1. A therapeutic composition comprising a ligand and a cytotoxin, wherein the cytotoxin is a siRNA construct.

2. The composition of claim 1 , wherein the ligand comprises a monoclonal antibody, antibody mimics, antibody fragment, a centyrin, a cytokine, a growth factor, nucleic acid, nanoparticle, polymer, protein, aptamer, lipid, small molecule, radionucleotide, peptide, or a peptide fragment.

3. The composition of claim 2, wherein the ligand comprises Dextran cage, nanotube, quantum dot, magnetic nanoparticles, HPMA-s-APMA, PNIPAAm, PEG, Penatratin, Transportan, Tat, Anandamine, DAC, EPA, PC-DCA, a-tocopherol, cholesterol, GalNac, Lac, M6P, DUPA, Folate, CpG1668, LGRH peptide, cRGD, Tat-AHNP, Octreotide, IGF1 mimetic peptide, IL2, anti-CD22 dsFv, anti-CD25 scFv, GMCSF, Anti-CD-25 mAb, Anti-CD3 biFv, Anti-CD22 Fab, Anti-CD30 mAb, Anti-CD33 mAb, Variant IL3, Mesolthelin, cholesterol, EpCAM, EGFRvlll, EGFR, ErbB2, IL13R, IL4R, or TfR.

4. A therapeutic composition comprising a ligand that specifically binds at least one target protein and a cytotoxin that is processed by cellular RNAi machinery to produce one or more siRNAs wherein at least one of said siRNAs specifically inhibits the expression of one or more different genes.

5. The composition of claim 4, wherein at least one of said siRNAs inhibits the expression of UBB and UBC.

6. A therapeutic construct comprising a ligand that specifically binds at least one target protein and a cytotoxin that is processed by cellular RNAi machinery to produce one or more siRNAs wherein at least one of said siRNAs specifically inhibits the expression of two or more different genes.

7. The construct according to claim 6 wherein the different genes comprise UBB and also UBC.

8. The construct according to any of claims 6 or 7 wherein the construct comprises the siRNA sequence SEQ ID NO: 36, SEQ ID NO: 38, SEQ ID NO: 40, SEQ ID NO: 42, SEQ ID NO: 60, SEQ ID NO: 61 , SEQ ID NO: 70, SEQ ID NO: 71 or SEQ ID NO: 72.

9. A composition or construct according to claim 1 wherein the ligand demonstrates cancer cell tropism.

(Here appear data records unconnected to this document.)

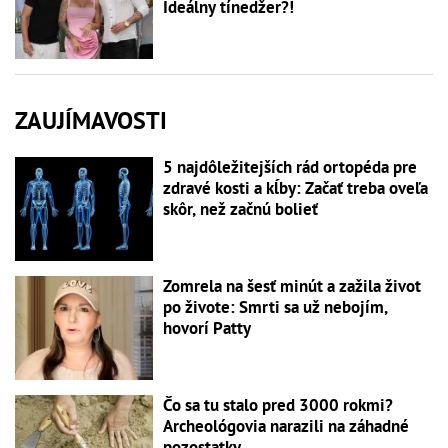
Ideálny tínedžer?!
ZAUJÍMAVOSTI
5 najdôležitejších rád ortopéda pre
zdravé kosti a kĺby: Začať treba oveľa
skôr, než začnú bolieť
Zomrela na šesť minút a zažila život
po živote: Smrti sa už nebojím,
hovorí Patty
Čo sa tu stalo pred 3000 rokmi?
Archeológovia narazili na záhadné
pozostatky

10. A therapeutic composition comprising a ligand and a cytotoxin, wherein the cytotoxin is a UBB/UBC inhibitor.

11. The composition of claim 10 wherein the UBB/UBC inhibitor is selected from the group consisting of siRNA, mRNA, small molecule, antibody, aptamer, and antisense oligonucleotide.

12. The composition of claim 11 wherein the UBB/UBC inhibitor is siRNA.

13. The composition of claim 12 wherein the UBB/UBC inhibitor comprises a siRNA sequence selected from the group consisting of SEQ ID NO: 36, SEQ ID NO: 38, SEQ ID NO: 40, SEQ ID NO: 42, SEQ ID NO: 60, SEQ ID NO: 61 , SEQ ID NO: 70, SEQ ID NO: 71 and SEQ ID NO: 72.

14. The composition of claim 13 wherein the ligand is conjugated to the UBB/UBC inhibitor and wherein the ligand specifically binds a cell surface protein expressed by a tumor.

15. The composition or construct according to claim 1 wherein the ligand binds to ERBB2, ERBB3, FOLH1 , CD44, EPCAM, FOLH1 , PSCA, PDCD1 , TACSTD2, NT5E, PDCD1 , CTLA4, LAG3 or HAVCR2.

16. A method for treating cancer comprising administering a cytotoxin comprising an siRNA.

17. The method of claim 16 wherein the cytotoxin inhibits the expression of UBB and UBC.

18. A method for treating cancer comprising administering a cytotoxin comprising a dual, single molecule UBB/UBC inhibitor.